I didn’t mention it to a doctor until around the year 2000 because, to be honest, that’s the first time I had medical insurance. During a routine examination I mentioned it to my family doctor and his eyes lit up like he was about to gain Doctor Notoriety with a paper he would write about me. In actuality, he told me it sounded like an extremely rare heart condition and, when over-exerted, the symptoms are dizziness (check), the desire to dunk one’s head in water (check), and needing to put one’s head as close to the ground as possible (and check. That wonderful, alluring sleep).
I told him I had those symptoms and soon found myself at the local hospital wired up to a machine and on a treadmill for a stress test. Did you ever hear the one about the guy on the treadmill wired up for a stress test who actually couldn’t run long enough for them to get any readings? Well, now you have.
I don’t recall exactly how long I ran, but when they told me I didn’t last long enough, I remember feeling a little confused. It’s not like I only ran for 20 seconds and it was Game Over. How much info did they need? And how ancient are their machines that they learned nothing? I was standing on the side of the treadmill, dizzy and sweating like a maniac, and they could get nothing out of it.

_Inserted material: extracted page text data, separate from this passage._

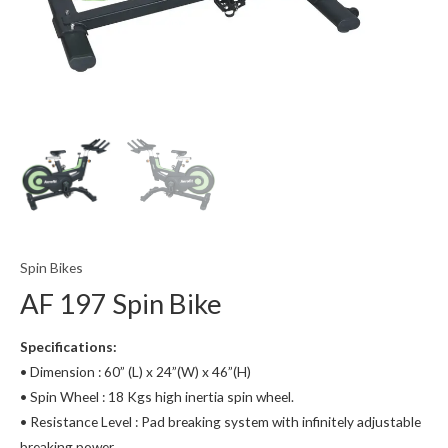
Spin Bikes
AF 197 Spin Bike
Specifications:
• Dimension : 60” (L) x 24”(W) x 46”(H)
• Spin Wheel : 18 Kgs high inertia spin wheel.
• Resistance Level : Pad breaking system with infinitely adjustable
breaking power.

After that, they attached a heart monitor of sorts to my body and told me to wear it for three days. They also told me not to do any running or strenuous physical activity. I tried to tell them the problem only happens when I do strenuous activity, but they assured me they knew what they were talking about. Not having any sort of medical degree, I conceded.
Three days passed and nothing happened. I didn’t sweat and I didn’t get dizzy. They unfastened the wires and monitoring device and, lo and behold, one week later called to tell me they didn’t see anything wrong.
I mean, I could have told you that.
So, basically, modern medicine shrugged its shoulders and said, “I dunno. Beats me.”
And that’s where I am today, 14 years later. I have no idea what’s wrong with me. All I know is I have to keep myself to one game of volleyball (and even then, I can’t go all out), I workout (carefully) at home to DVDs so if I have to get on my hands and knees or put my head in water I can (and, once in a while, just lie down on the floor and sleep where no one will see me), and I can’t do my wife’s Zumba class. She’s a little maniac and really goes to town and I can’t keep up. I want to, but I can’t. If I try…well, see the short answer at the beginning of this post.
Last year I was reading Men’s Health and I read a blurb on a study done about people who had suffered heat stroke at an early age and how, in a handful of cases, the symptoms stuck with the person whenever they engaged in physical activity (I wish I could find a link to the article. I looked, but nada. It wasn’t an article per se, just a little sidebar quickie).
In my head, that’s what I have. Did that day mowing the lawn do it? I don’t know. Is it something else? I don’t know, but it’s an answer that seems to fit and having that answer is a lot more comforting to me than admitting… I don’t know.
I forgot to mention there is one activity I can do with no problem: Swimming. I can’t run for more than 15 minutes but I can literally swim all day long. And have. Maybe it’s because I’m already surrounded in water? Maybe it’s because I’m part fish. Who knows. But I’m super grateful I have that.